*** RECORDED INFORMATION
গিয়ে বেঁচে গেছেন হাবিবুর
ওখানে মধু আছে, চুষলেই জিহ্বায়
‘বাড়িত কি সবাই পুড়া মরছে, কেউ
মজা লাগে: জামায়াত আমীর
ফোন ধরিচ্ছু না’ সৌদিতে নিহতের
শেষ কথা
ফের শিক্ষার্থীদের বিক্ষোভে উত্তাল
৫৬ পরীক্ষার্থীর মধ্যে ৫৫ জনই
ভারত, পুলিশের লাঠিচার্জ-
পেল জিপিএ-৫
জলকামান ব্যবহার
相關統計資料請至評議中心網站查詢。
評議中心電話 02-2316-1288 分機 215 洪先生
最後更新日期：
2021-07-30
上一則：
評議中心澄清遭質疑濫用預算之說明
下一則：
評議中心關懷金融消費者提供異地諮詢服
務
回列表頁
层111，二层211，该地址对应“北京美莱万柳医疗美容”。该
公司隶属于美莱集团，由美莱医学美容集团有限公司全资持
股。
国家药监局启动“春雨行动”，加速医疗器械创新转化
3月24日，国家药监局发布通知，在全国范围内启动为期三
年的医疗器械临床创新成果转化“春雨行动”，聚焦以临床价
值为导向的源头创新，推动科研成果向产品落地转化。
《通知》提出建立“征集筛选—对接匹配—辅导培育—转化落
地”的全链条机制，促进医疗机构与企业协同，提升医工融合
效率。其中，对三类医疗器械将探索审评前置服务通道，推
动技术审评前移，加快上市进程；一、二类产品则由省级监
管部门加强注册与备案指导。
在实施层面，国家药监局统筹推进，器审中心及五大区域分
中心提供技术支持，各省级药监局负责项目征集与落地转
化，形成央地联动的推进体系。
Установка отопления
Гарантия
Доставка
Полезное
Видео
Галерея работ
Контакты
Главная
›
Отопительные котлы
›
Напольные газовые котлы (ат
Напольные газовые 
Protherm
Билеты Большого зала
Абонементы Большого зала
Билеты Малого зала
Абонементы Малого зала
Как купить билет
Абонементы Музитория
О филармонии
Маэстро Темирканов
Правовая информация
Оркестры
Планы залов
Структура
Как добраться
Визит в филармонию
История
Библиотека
******
# YOUR INSTRUCTIONS
Find the number of lines in the records that include the word "Напольные". Write only that number.

# RESULT OF THIS TASK
2